Retype precisely the section of the data that starts at the line containing "Return results in" and runs to its final line, ends included.

*** EXTRACTED DATA Section Begins ***

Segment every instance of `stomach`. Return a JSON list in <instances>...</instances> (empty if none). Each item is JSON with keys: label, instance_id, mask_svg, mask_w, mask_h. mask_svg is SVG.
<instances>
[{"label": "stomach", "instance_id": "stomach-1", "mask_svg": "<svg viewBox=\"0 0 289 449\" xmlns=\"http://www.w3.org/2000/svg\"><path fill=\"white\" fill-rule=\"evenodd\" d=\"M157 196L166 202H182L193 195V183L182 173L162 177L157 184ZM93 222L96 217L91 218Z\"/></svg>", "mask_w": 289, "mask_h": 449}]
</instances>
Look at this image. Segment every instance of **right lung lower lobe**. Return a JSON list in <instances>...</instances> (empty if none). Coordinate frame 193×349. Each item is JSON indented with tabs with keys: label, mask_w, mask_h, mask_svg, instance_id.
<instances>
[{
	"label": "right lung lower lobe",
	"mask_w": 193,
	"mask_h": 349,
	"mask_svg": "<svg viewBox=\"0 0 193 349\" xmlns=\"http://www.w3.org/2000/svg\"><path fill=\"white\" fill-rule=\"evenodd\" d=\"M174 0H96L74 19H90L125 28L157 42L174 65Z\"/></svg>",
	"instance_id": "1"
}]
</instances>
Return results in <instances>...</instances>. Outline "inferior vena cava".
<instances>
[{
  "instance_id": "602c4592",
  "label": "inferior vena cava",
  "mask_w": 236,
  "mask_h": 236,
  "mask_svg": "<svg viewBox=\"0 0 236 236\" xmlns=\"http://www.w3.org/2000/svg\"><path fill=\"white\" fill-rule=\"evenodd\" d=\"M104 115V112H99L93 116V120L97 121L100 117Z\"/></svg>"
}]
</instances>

*** EXTRACTED DATA Section Ends ***

EXERCISE RESULT –
Return results in <instances>...</instances>. Outline "inferior vena cava".
<instances>
[{
  "instance_id": "602c4592",
  "label": "inferior vena cava",
  "mask_w": 236,
  "mask_h": 236,
  "mask_svg": "<svg viewBox=\"0 0 236 236\" xmlns=\"http://www.w3.org/2000/svg\"><path fill=\"white\" fill-rule=\"evenodd\" d=\"M104 115V112H99L93 116V120L97 121L100 117Z\"/></svg>"
}]
</instances>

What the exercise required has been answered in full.